Praca jest najlepszym lekarstwem.I nie trzeba od razu przekopać tony węgla!Nie o to chodzi! Praca absorbuje a dobrze wykonana,zawsze przynosi satysfakcję.
Nie mówiąc już o tym,jak bardzo uspokaja…
oczywiscie wtedy, gdy sie ja ma a nie szuka wykonujac prace poszukiwania.
W takim razie,polecam"Żaby".W stylu R.Cormana ale bez jego udziału…Za to z niewytłumaczalnym udziałem Raya Millanda [bogaty tatuś z Love Story,jeśli nie kojarzysz…Plus słynne kiedyś"Ministerstwo strachu",Fritza Langa]
No i jest to chyba jedyna okazja by zobaczyć Sama Elliotta bez wąsa ![]()
Nie o takiej pracy mówię.
Mam na myśli choćby domowe naprawy czy porządki.ZAJĘCIE!
- Rozmowa z kimś zaufanym (przyjaciel, znajomy, osoba dyżurująca w telefonie zaufania (tak warto, zadzwoniłam kiedyś o 4:00 nad ranem i gadałam ponad pół godziny z młodą osobą: bardzo mi pomogło w tamtym momencie)

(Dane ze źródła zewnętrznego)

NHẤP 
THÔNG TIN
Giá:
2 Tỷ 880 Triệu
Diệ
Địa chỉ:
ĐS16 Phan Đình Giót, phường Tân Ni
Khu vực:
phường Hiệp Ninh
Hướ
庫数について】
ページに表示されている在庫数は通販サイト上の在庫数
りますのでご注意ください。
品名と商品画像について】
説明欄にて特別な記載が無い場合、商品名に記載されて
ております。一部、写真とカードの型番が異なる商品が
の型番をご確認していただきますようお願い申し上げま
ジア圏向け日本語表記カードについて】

- Szukanie rozwiązań jak poprawić swoją sytuację: pytania do ludzi, szukanie w Internecie.
- Odreagowanie (spacer, sport, odpoczynek, jacuzzi przy miejskim basenie, masaż)
- Zdobienie czegoś przyjemnego: pójście do kina teatru, muzeum, czy co tam kto lubi: często są darmowe imprezy na mieście
- Pójście na terapię lub skorzystanie z interwencji kryzysowej
- Przyjrzenie się diecie: suplementacja magnezu i witaminy z grupy B (redukują stres i leki, pozytywnie wpływają na układ nerwowy).

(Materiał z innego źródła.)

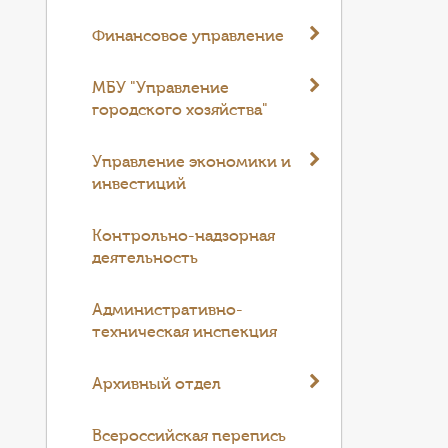
Финансовое управление
МБУ "Управление
городского хозяйства"
Управление экономики и
инвестиций
Контрольно-надзорная
деятельность
Административно-
техническая инспекция
Архивный отдел
Всероссийская перепись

- Uspokajacze z apteki typu: persen forte, warto sprawdzić czy jakieś antydepresanty na receptę nie będą bardziej wskazane.
O 4:00 to wrog atakuje, bo sie wtedy mocno spi. Antydepresanty to ja biore.
Nad tym się zastanawiam od dluższego czasu…aby nie oszaleć przez swoje czarnowidztwo i myślenie o nieprzyjemnej przyszłości,na którą jak mi się wydaje nie mam wpływu.
Cos w tym jest. Ja sie urodzilam o 4 rano…![]()
![]()
@Conradus Magnez polecam, nawet sny się stają spokojniejsze.
Czy urząd pracy nie daje jakichś ofert? Może warto wziąć jakakolwiek pracę (gdzie są składki i jakie takie warunki) tak na przeczekanie?
Ja tak probuje juz, juz odpuscilam sobie ambicjena razie
W trudnych chwilach radzę sobie sam, nie mam z tym problemu. Mam silną psychikę.